For one, the qualifying income to be eligible for WIS will be raised in 2025, from the current $2,500 to $3,000.
The payouts will also be increased. Lower-wage senior workers can expect to receive a maximum payout of up to $4,900, which is $700 more than the current cap.
To help support employers who choose to increase the wages of their lower-wage workers, Mr Wong said he will raise the co-funding amount for the PWCS from a maximum of 30 per cent, up to a maximum of 50 per cent.
He added he will also raise the PWCS wage ceiling to $3,000 in 2025 to be in tandem with the qualifying income cap for WIS.

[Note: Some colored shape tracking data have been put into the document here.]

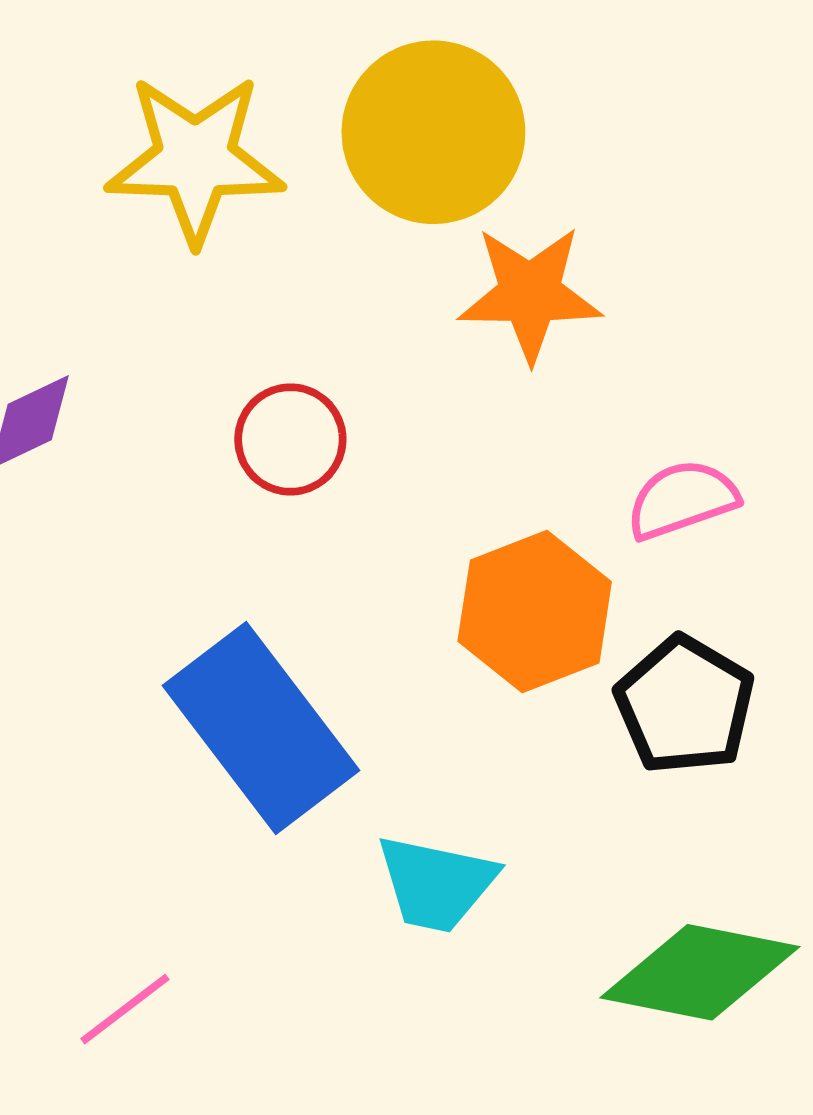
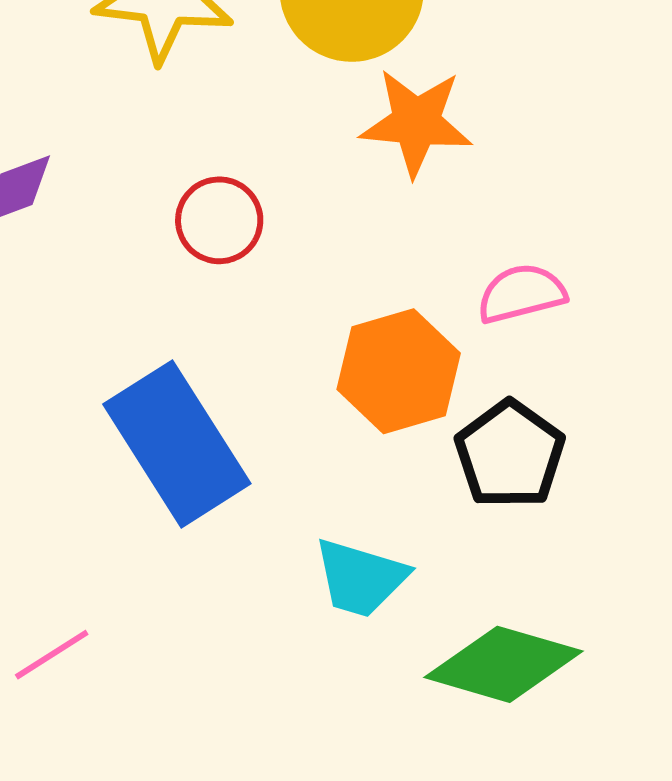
cyan trapezoid: (436, 883) -> (360, 578), moved

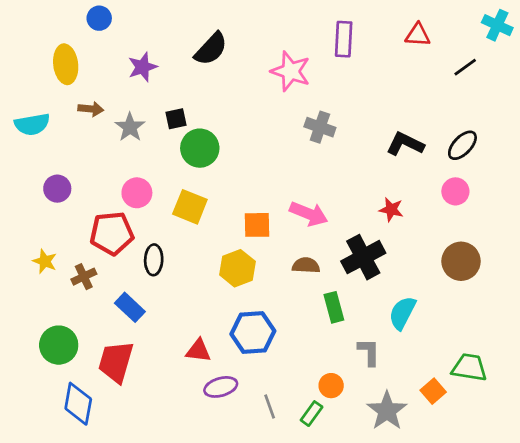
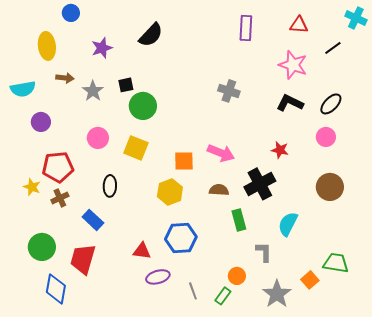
pink star: (291, 71) -> (293, 65), moved
purple circle: (57, 189) -> (41, 122), moved
red pentagon: (112, 233) -> (58, 167), moved

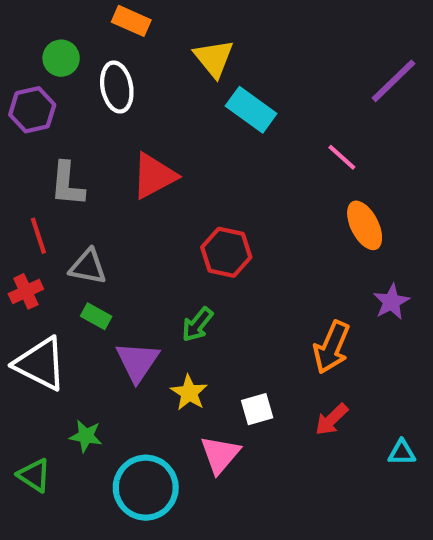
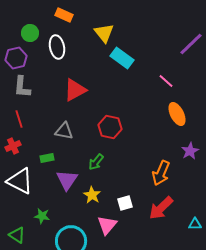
gray L-shape: (67, 184) -> (22, 87), moved
gray triangle: (88, 267) -> (64, 131), moved
green rectangle: (96, 316) -> (47, 158), turned -40
red arrow: (332, 419) -> (161, 208), size x1.5

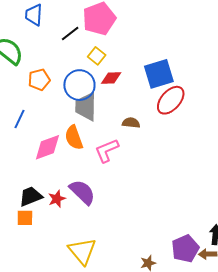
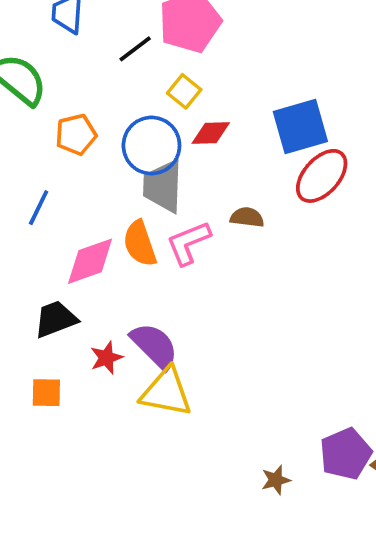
pink L-shape: (107, 150) -> (188, 243), moved
black trapezoid: (31, 196) -> (56, 319), moved
yellow triangle: (82, 251) -> (166, 392), moved, turned -40

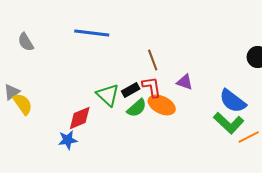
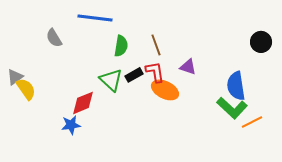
gray semicircle: (26, 42) -> (54, 38), moved
blue semicircle: (233, 101) -> (236, 86), turned 44
green semicircle: (137, 108) -> (121, 46), moved, turned -40

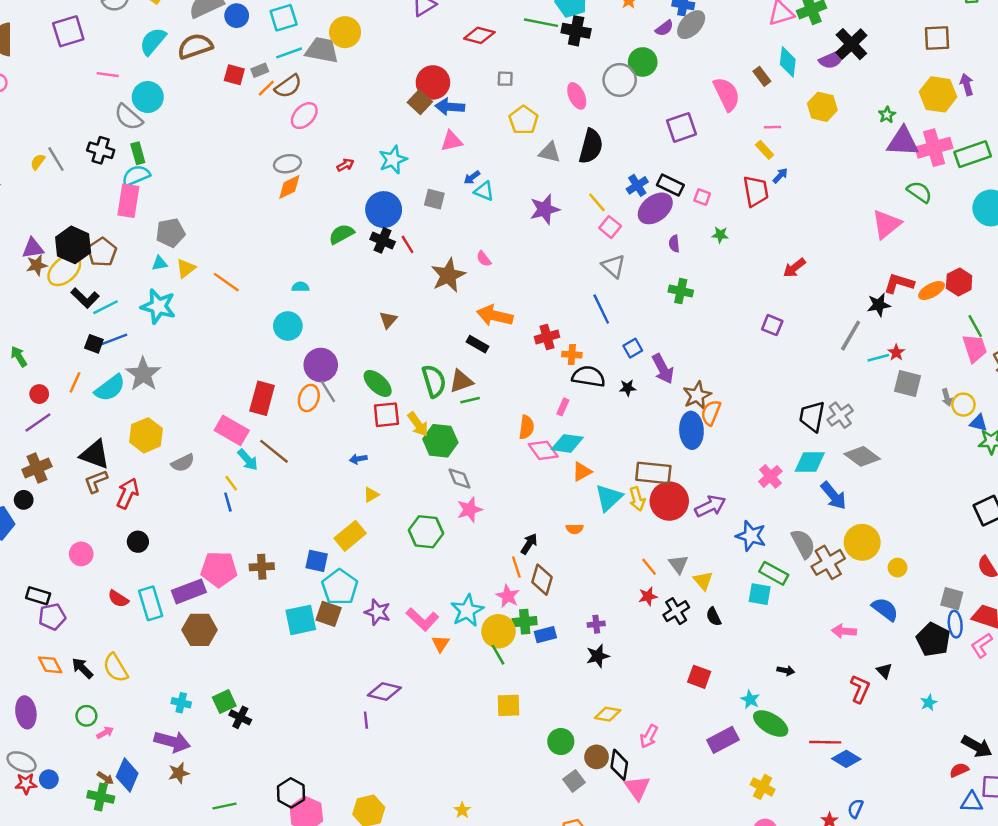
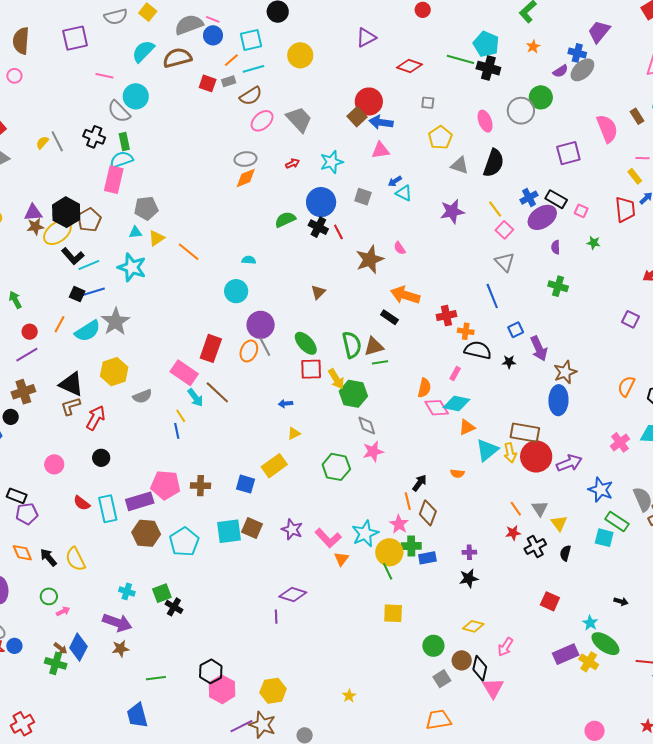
gray trapezoid: (322, 50) -> (299, 119), moved, turned 32
orange line: (266, 88) -> (231, 60), moved
orange semicircle: (711, 413) -> (626, 386), moved
cyan pentagon: (340, 587) -> (184, 542), moved
black semicircle: (714, 617) -> (565, 553), turned 35
yellow cross: (763, 787) -> (589, 662), moved

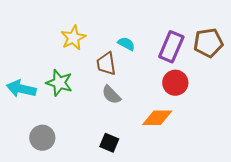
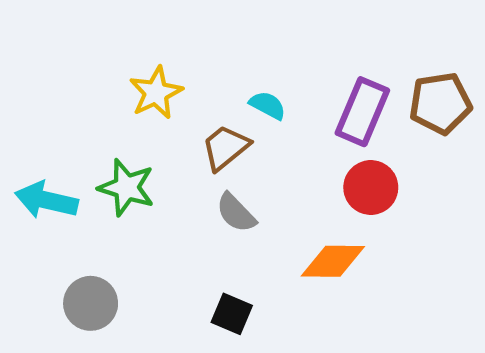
brown trapezoid: (106, 64) -> (225, 147), turned 60

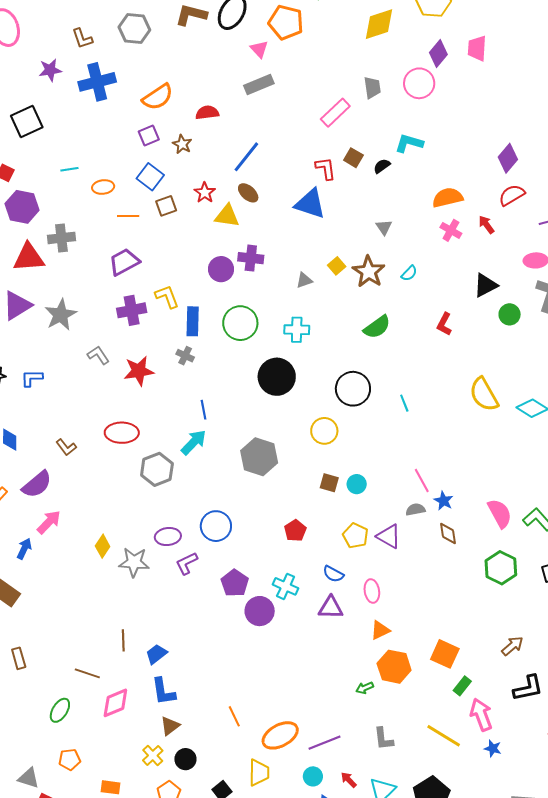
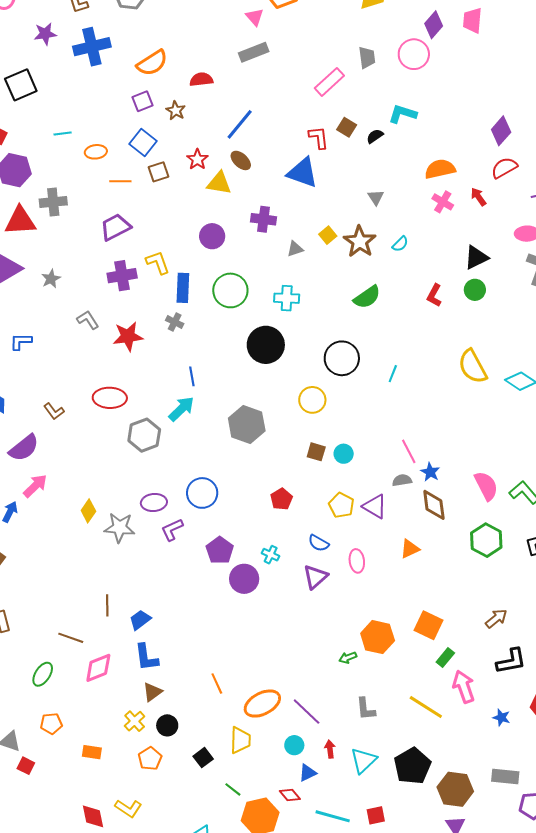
purple cross: (251, 258) -> (264, 219), moved
green circle: (510, 314) -> (475, 290), moved
gray star: (61, 315) -> (51, 279), size x0.6
cyan line: (404, 403) -> (393, 374), turned 42
brown diamond: (448, 533) -> (434, 505), size x1.4
cyan cross: (286, 586) -> (271, 555), size x0.7
purple triangle: (331, 608) -> (315, 577), turned -44
orange triangle: (380, 630) -> (410, 549), moved
purple line: (325, 743) -> (307, 712), turned 64
blue star: (493, 748) -> (501, 718), moved
red arrow: (349, 780) -> (330, 749), turned 36

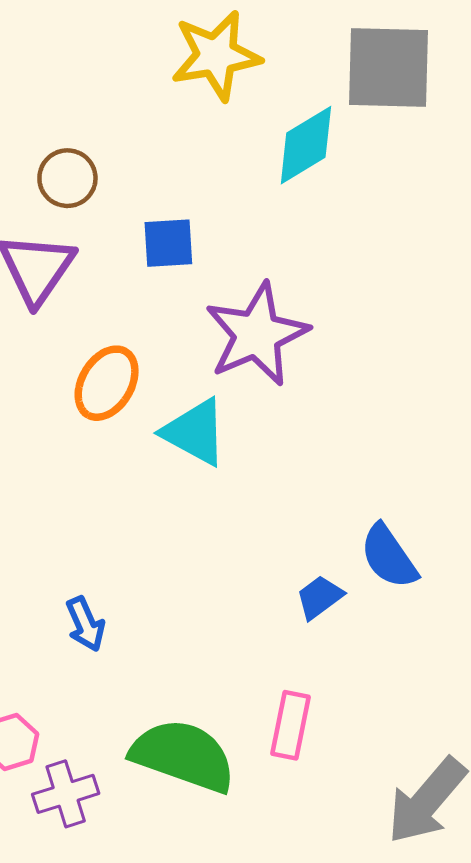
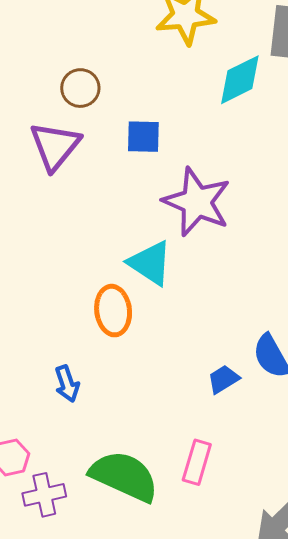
purple star: (257, 334) -> (197, 202), turned -30
orange ellipse: (107, 383) -> (113, 311), moved, turned -42

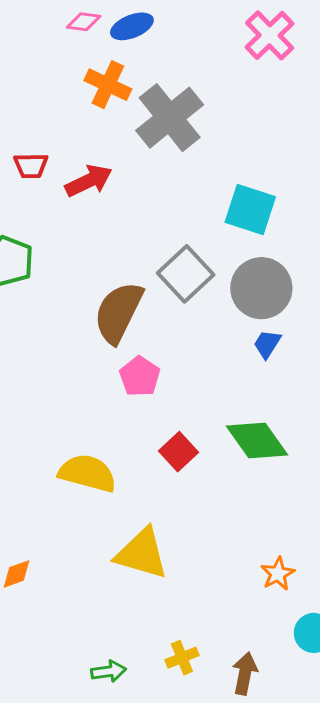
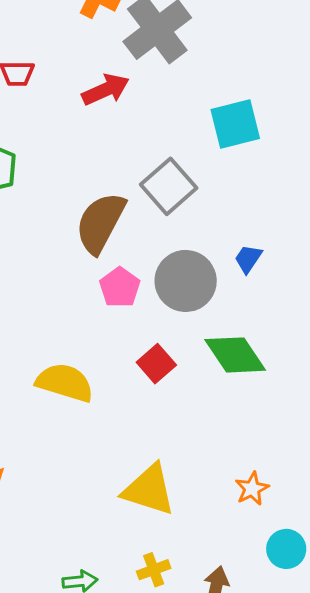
red arrow: (89, 181) -> (106, 90), moved
cyan square: (250, 210) -> (235, 124), turned -34
gray circle: (261, 288) -> (186, 281), moved
yellow triangle: (142, 554) -> (149, 490), moved

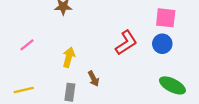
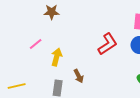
pink line: (27, 45) -> (36, 44), moved

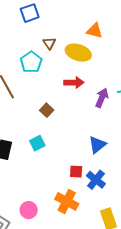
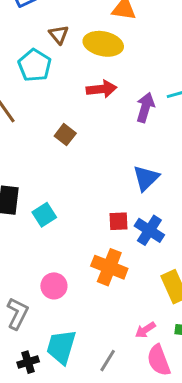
cyan square: (37, 143) -> (44, 215), moved

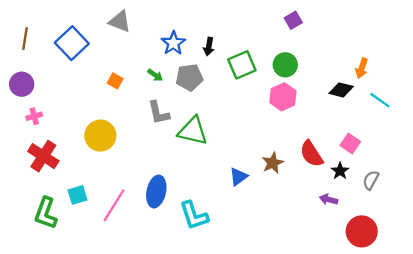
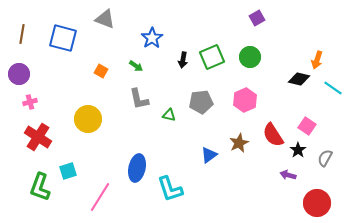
blue square: (72, 43) -> (63, 38), turned -32
black arrow: (209, 47) -> (183, 60), moved
gray pentagon: (189, 77) -> (201, 102), moved
pink hexagon: (283, 97) -> (245, 100), moved
green triangle: (193, 131) -> (169, 115), size x0.5
pink line: (114, 205) -> (100, 197), moved

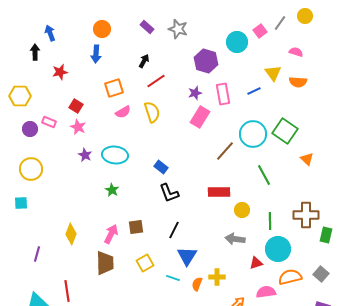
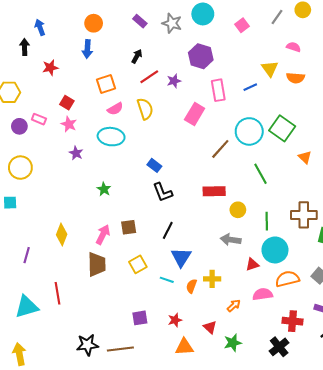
pink square: (260, 31) -> (242, 25), moved
cyan circle: (237, 42) -> (203, 14), moved
purple star: (195, 93) -> (174, 81), moved
cyan ellipse: (115, 155) -> (111, 137), moved

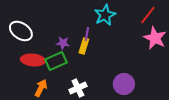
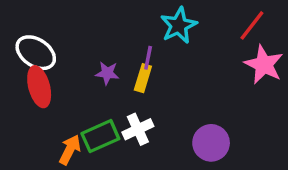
red ellipse: (33, 60) -> (39, 87), moved, turned 70
green rectangle: (56, 61) -> (100, 136), moved
white cross: (78, 88) -> (138, 129), moved

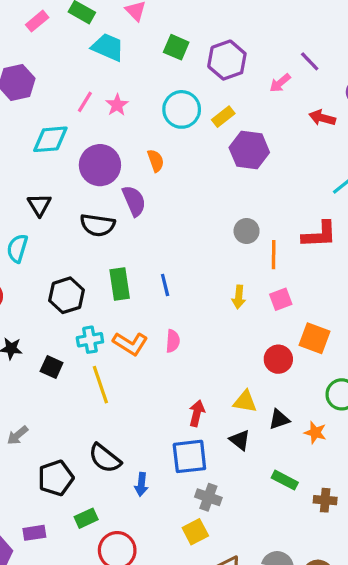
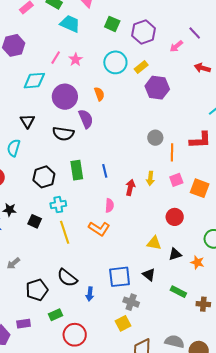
orange square: (314, 338) -> (200, 188), moved
orange L-shape: (130, 344) -> (99, 229), moved
red arrow: (197, 413) -> (130, 187), moved
black triangle: (240, 440) -> (149, 275), moved

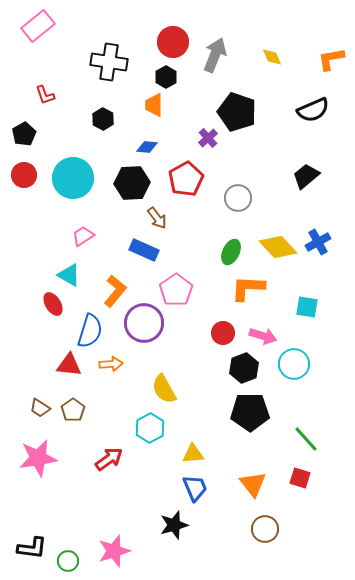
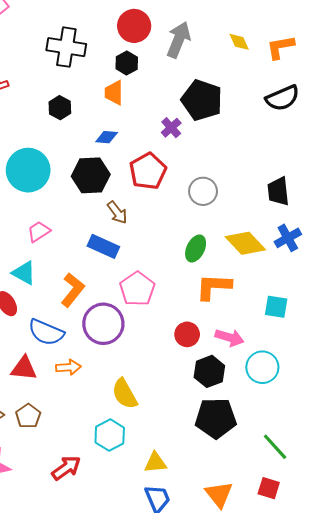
orange L-shape: (331, 59) -> (280, 47), moved
black trapezoid: (306, 176) -> (278, 191), moved, turned -56
blue semicircle: (90, 331) -> (46, 332), turned 96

And to ensure that employers first consider hiring locals, the LQS will be raised for companies which hire foreign workers – from $1,400 to $1,600.
For companies which pay their foreign workers by the hour, the rate will be increased from $9 to $10.50 per hour.
NTUC Operations and Mobilisation Division Director Fahmi Aliman said: "Increased workfare payouts, a higher Local Qualifying Salary, and a higher qualifying income will provide substantial financial support to a larger group of lower-wage workers, particularly our low-wage senior workers. I believe that these schemes will enable our lower-wage workers to benefit financially as their wages grow, and help to cushion increased cost of living."
Adjustments will be made to the CPF system to help support the retirement needs of seniors, shared Mr Wong.
The CPF contribution rates for those aged 55 to 65 will be increased by 1.5 percentage points in 2025.
To help cushion this increase for companies, Mr Wong said he will provide a CPF Transition Offset for one year, which will cover half of employer’s increased contributions in 2025.
The Enhanced Retirement Sum, which is the maximum amount that members can put in their CPF Retirement Accounts to receive CF payouts, will also be raised – up to $426,000.
“This will allow more members aged 55 and above to fully commit their accumulated CPF savings to receive higher CPF payouts, should they wish to do so,” said Mr Wong.
More support will also be given to lower-income seniors.
For the Silver Support Scheme, Mr Wong said he will raise the qualifying per capita household income threshold from $1,800 to $2,300.
He will also raise the Silver Support Scheme’s quarterly payments by 20 per cent to keep pace with inflation.
As for the Matched Retirement Savings Scheme, which currently provides lower-income workers aged 55 to 70 with dollar-for-dollar matching for cash top-ups to their CPF account, Mr Wong said he will extend the scheme to those beyond the age of 70.
He will also increase the annual matching cap from $600 to $2,000. The lifetime matching cap will be set at $20,000.
Changes to the Silver Support Scheme and the Matched Retirement Savings Scheme will take place in 2025.
"It warms my heart to see Government take concrete steps year afer year to strengthen the employment and financial security of older workers for both the short and long term," said NTUC Deputy Secretary-General Heng Chee How.
NTUC Secretary-General Ng Chee Meng added: "Budget 2024 is a caring, assuring and stabilising one that aims to grow our workers, businesses and Singaporeans, in a messy world filled with political, social and economic challenges.
"Whilst it looks to be a tougher year ahead with job security and cost of living being key concerns of workers, Budget 2024 should give workers the assurance and confidence that together we can overcome any challenges that come our way."